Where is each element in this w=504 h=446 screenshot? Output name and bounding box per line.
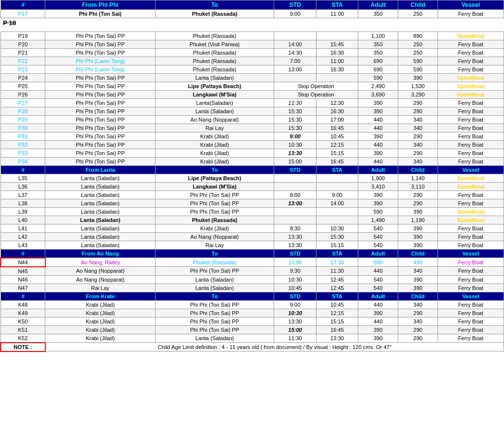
table-row: P26 Phi Phi (Ton Sai) PP Langkawi (M'Sia… — [0, 90, 504, 98]
row-id: L37 — [0, 191, 45, 199]
row-child: 250 — [398, 40, 438, 48]
table-row: L41 Lanta (Saladan) Krabi (Jilad) 8:30 1… — [0, 224, 504, 232]
col-sta: STA — [316, 249, 358, 258]
row-sta — [316, 174, 358, 182]
row-sta: 15:15 — [316, 317, 358, 325]
row-child: 250 — [398, 48, 438, 57]
row-child: 340 — [398, 267, 438, 276]
row-id: L40 — [0, 216, 45, 224]
row-std: 14:00 — [274, 40, 316, 48]
row-from: Phi Phi (Ton Sai) — [45, 10, 156, 18]
row-child: 390 — [398, 232, 438, 241]
row-to: Lanta (Saladan) — [155, 275, 274, 284]
row-vessel: Speedboat — [438, 82, 504, 90]
row-std-sta: Stop Operation — [274, 90, 358, 98]
row-id: P20 — [0, 40, 45, 48]
col-hash: # — [0, 165, 45, 174]
row-std: 9:00 — [274, 132, 316, 140]
row-from: Ao Nang, Railey — [45, 258, 156, 267]
col-adult: Adult — [358, 292, 398, 300]
table-row: P33 Phi Phi (Ton Sai) PP Krabi (Jilad) 1… — [0, 149, 504, 157]
row-vessel: Ferry Boat — [438, 300, 504, 309]
row-to: Krabi (Jilad) — [155, 140, 274, 149]
row-adult: 2,490 — [358, 82, 398, 90]
row-id: K49 — [0, 309, 45, 317]
row-sta: 10:45 — [316, 300, 358, 309]
row-adult: 690 — [358, 57, 398, 65]
row-child: 340 — [398, 317, 438, 325]
row-vessel: Ferry Boat — [438, 317, 504, 325]
row-to: Phi Phi (Ton Sai) PP — [155, 309, 274, 317]
row-from: Phi Phi (Ton Sai) PP — [45, 40, 156, 48]
row-child: 340 — [398, 115, 438, 124]
col-std: STD — [274, 165, 316, 174]
row-adult: 540 — [358, 224, 398, 232]
main-table: # From Phi Phi To STD STA Adult Child Ve… — [0, 0, 504, 352]
row-std: 10:45 — [274, 284, 316, 292]
row-std — [274, 73, 316, 82]
row-child: 1,140 — [398, 174, 438, 182]
row-from: Lanta (Saladan) — [45, 191, 156, 199]
note-text: Child Age Limit definition : 4 - 11 year… — [45, 343, 504, 351]
row-vessel: Ferry Boat — [438, 65, 504, 73]
row-to: Ao Nang (Nopparat) — [155, 232, 274, 241]
row-sta: 14:00 — [316, 199, 358, 207]
row-id: P19 — [0, 32, 45, 40]
row-sta: 10:45 — [316, 132, 358, 140]
row-to: Phuket (Rassada) — [155, 48, 274, 57]
row-adult: 440 — [358, 157, 398, 165]
row-vessel: Ferry Boat — [438, 191, 504, 199]
row-vessel: Ferry Boat — [438, 258, 504, 267]
row-id: P28 — [0, 107, 45, 115]
col-std: STD — [274, 0, 316, 10]
row-id: P30 — [0, 124, 45, 132]
table-row: L40 Lanta (Saladan) Phuket (Rassada) 1,4… — [0, 216, 504, 224]
col-to: To — [155, 292, 274, 300]
row-adult: 3,690 — [358, 90, 398, 98]
table-row: K48 Krabi (Jilad) Phi Phi (Ton Sai) PP 9… — [0, 300, 504, 309]
row-from: Phi Phi (Ton Sai) PP — [45, 149, 156, 157]
table-row: P32 Phi Phi (Ton Sai) PP Krabi (Jilad) 1… — [0, 140, 504, 149]
row-adult: 1,100 — [358, 32, 398, 40]
row-sta: 12:15 — [316, 309, 358, 317]
row-vessel: Speedboat — [438, 207, 504, 216]
row-sta: 17:00 — [316, 115, 358, 124]
row-child: 290 — [398, 309, 438, 317]
table-row: P23 Phi Phi (Laem Tong) Phuket (Rassada)… — [0, 65, 504, 73]
row-std: 8:30 — [274, 224, 316, 232]
row-std: 13:00 — [274, 65, 316, 73]
row-std: 11:30 — [274, 98, 316, 107]
row-vessel: Ferry Boat — [438, 98, 504, 107]
col-adult: Adult — [358, 165, 398, 174]
row-id: P27 — [0, 98, 45, 107]
table-row: K51 Krabi (Jilad) Phi Phi (Ton Sai) PP 1… — [0, 325, 504, 334]
row-sta — [316, 182, 358, 191]
row-adult: 350 — [358, 10, 398, 18]
row-sta: 12:15 — [316, 140, 358, 149]
row-vessel: Ferry Boat — [438, 40, 504, 48]
row-sta: 15:15 — [316, 241, 358, 249]
table-row: N47 Rai Lay Lanta (Saladan) 10:45 12:45 … — [0, 284, 504, 292]
row-child: 590 — [398, 65, 438, 73]
row-to: Lanta(Saladan) — [155, 98, 274, 107]
row-std: 13:00 — [274, 199, 316, 207]
row-from: Phi Phi (Ton Sai) PP — [45, 73, 156, 82]
row-child: 290 — [398, 191, 438, 199]
row-adult: 350 — [358, 40, 398, 48]
row-adult: 390 — [358, 309, 398, 317]
row-from: Lanta (Saladan) — [45, 241, 156, 249]
row-from: Phi Phi (Ton Sai) PP — [45, 157, 156, 165]
row-vessel: Ferry Boat — [438, 157, 504, 165]
table-row: P25 Phi Phi (Ton Sai) PP Lipe (Pattaya B… — [0, 82, 504, 90]
row-to: Phuket (Rassada) — [155, 32, 274, 40]
row-from: Phi Phi (Ton Sai) PP — [45, 82, 156, 90]
row-sta: 10:30 — [316, 224, 358, 232]
row-adult: 540 — [358, 275, 398, 284]
row-sta: 16:45 — [316, 325, 358, 334]
table-row: P30 Phi Phi (Ton Sai) PP Rai Lay 15:30 1… — [0, 124, 504, 132]
row-adult: 440 — [358, 267, 398, 276]
row-vessel: Speedboat — [438, 32, 504, 40]
row-adult: 690 — [358, 258, 398, 267]
col-sta: STA — [316, 0, 358, 10]
row-sta: 12:45 — [316, 284, 358, 292]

Work order: Give the records above again in full and exactly, but exclude every picture.

Written reply:
Where is each element in this w=504 h=446 screenshot? Output name and bounding box per line.
table-row: P26 Phi Phi (Ton Sai) PP Langkawi (M'Sia… — [0, 90, 504, 98]
row-id: L37 — [0, 191, 45, 199]
row-child: 250 — [398, 40, 438, 48]
table-row: L41 Lanta (Saladan) Krabi (Jilad) 8:30 1… — [0, 224, 504, 232]
col-sta: STA — [316, 249, 358, 258]
row-sta — [316, 174, 358, 182]
row-sta: 15:15 — [316, 317, 358, 325]
row-child: 250 — [398, 48, 438, 57]
row-child: 340 — [398, 267, 438, 276]
row-id: L40 — [0, 216, 45, 224]
row-std: 14:00 — [274, 40, 316, 48]
row-from: Phi Phi (Ton Sai) — [45, 10, 156, 18]
row-child: 390 — [398, 232, 438, 241]
row-to: Lanta (Saladan) — [155, 275, 274, 284]
row-vessel: Speedboat — [438, 82, 504, 90]
row-std-sta: Stop Operation — [274, 90, 358, 98]
row-id: P20 — [0, 40, 45, 48]
col-hash: # — [0, 165, 45, 174]
row-std: 9:00 — [274, 132, 316, 140]
row-from: Ao Nang, Railey — [45, 258, 156, 267]
col-adult: Adult — [358, 292, 398, 300]
table-row: P33 Phi Phi (Ton Sai) PP Krabi (Jilad) 1… — [0, 149, 504, 157]
row-vessel: Ferry Boat — [438, 300, 504, 309]
row-to: Krabi (Jilad) — [155, 140, 274, 149]
row-adult: 2,490 — [358, 82, 398, 90]
row-id: K49 — [0, 309, 45, 317]
row-sta: 10:45 — [316, 300, 358, 309]
row-adult: 690 — [358, 57, 398, 65]
row-child: 340 — [398, 317, 438, 325]
row-vessel: Ferry Boat — [438, 317, 504, 325]
row-to: Phi Phi (Ton Sai) PP — [155, 309, 274, 317]
row-from: Phi Phi (Ton Sai) PP — [45, 40, 156, 48]
row-child: 340 — [398, 115, 438, 124]
col-std: STD — [274, 165, 316, 174]
row-adult: 540 — [358, 224, 398, 232]
main-table: # From Phi Phi To STD STA Adult Child Ve… — [0, 0, 504, 352]
row-std: 10:45 — [274, 284, 316, 292]
row-std — [274, 73, 316, 82]
row-child: 1,140 — [398, 174, 438, 182]
row-from: Lanta (Saladan) — [45, 191, 156, 199]
note-text: Child Age Limit definition : 4 - 11 year… — [45, 343, 504, 351]
row-vessel: Ferry Boat — [438, 65, 504, 73]
row-to: Ao Nang (Nopparat) — [155, 232, 274, 241]
row-sta: 14:00 — [316, 199, 358, 207]
row-id: P19 — [0, 32, 45, 40]
row-sta: 10:45 — [316, 132, 358, 140]
row-to: Phuket (Rassada) — [155, 48, 274, 57]
row-adult: 440 — [358, 157, 398, 165]
row-vessel: Ferry Boat — [438, 191, 504, 199]
row-vessel: Ferry Boat — [438, 258, 504, 267]
row-id: P28 — [0, 107, 45, 115]
col-std: STD — [274, 0, 316, 10]
row-id: P30 — [0, 124, 45, 132]
table-row: L40 Lanta (Saladan) Phuket (Rassada) 1,4… — [0, 216, 504, 224]
col-to: To — [155, 292, 274, 300]
row-adult: 3,690 — [358, 90, 398, 98]
table-row: K48 Krabi (Jilad) Phi Phi (Ton Sai) PP 9… — [0, 300, 504, 309]
row-from: Phi Phi (Ton Sai) PP — [45, 149, 156, 157]
table-row: P32 Phi Phi (Ton Sai) PP Krabi (Jilad) 1… — [0, 140, 504, 149]
row-adult: 1,100 — [358, 32, 398, 40]
row-sta: 12:15 — [316, 309, 358, 317]
row-vessel: Speedboat — [438, 207, 504, 216]
row-sta: 17:00 — [316, 115, 358, 124]
row-child: 290 — [398, 309, 438, 317]
table-row: P23 Phi Phi (Laem Tong) Phuket (Rassada)… — [0, 65, 504, 73]
row-std: 8:30 — [274, 224, 316, 232]
row-std: 13:00 — [274, 65, 316, 73]
row-std: 11:30 — [274, 98, 316, 107]
row-vessel: Ferry Boat — [438, 98, 504, 107]
col-adult: Adult — [358, 165, 398, 174]
row-id: P27 — [0, 98, 45, 107]
table-row: K51 Krabi (Jilad) Phi Phi (Ton Sai) PP 1… — [0, 325, 504, 334]
row-sta — [316, 182, 358, 191]
row-adult: 350 — [358, 10, 398, 18]
row-sta: 12:15 — [316, 140, 358, 149]
row-vessel: Ferry Boat — [438, 40, 504, 48]
row-sta: 15:15 — [316, 241, 358, 249]
table-row: N47 Rai Lay Lanta (Saladan) 10:45 12:45 … — [0, 284, 504, 292]
row-child: 590 — [398, 65, 438, 73]
row-to: Lanta(Saladan) — [155, 98, 274, 107]
row-std: 13:00 — [274, 199, 316, 207]
row-from: Phi Phi (Ton Sai) PP — [45, 73, 156, 82]
row-child: 290 — [398, 191, 438, 199]
row-adult: 350 — [358, 40, 398, 48]
row-adult: 390 — [358, 309, 398, 317]
row-from: Lanta (Saladan) — [45, 241, 156, 249]
row-from: Phi Phi (Ton Sai) PP — [45, 157, 156, 165]
row-vessel: Ferry Boat — [438, 157, 504, 165]
table-row: P25 Phi Phi (Ton Sai) PP Lipe (Pattaya B… — [0, 82, 504, 90]
row-to: Phuket (Rassada) — [155, 32, 274, 40]
row-from: Phi Phi (Ton Sai) PP — [45, 82, 156, 90]
row-sta: 10:30 — [316, 224, 358, 232]
row-adult: 540 — [358, 275, 398, 284]
row-sta: 16:45 — [316, 325, 358, 334]
table-row: P30 Phi Phi (Ton Sai) PP Rai Lay 15:30 1… — [0, 124, 504, 132]
row-adult: 440 — [358, 267, 398, 276]
row-vessel: Speedboat — [438, 32, 504, 40]
row-adult: 690 — [358, 258, 398, 267]
col-sta: STA — [316, 0, 358, 10]
row-sta: 12:45 — [316, 284, 358, 292]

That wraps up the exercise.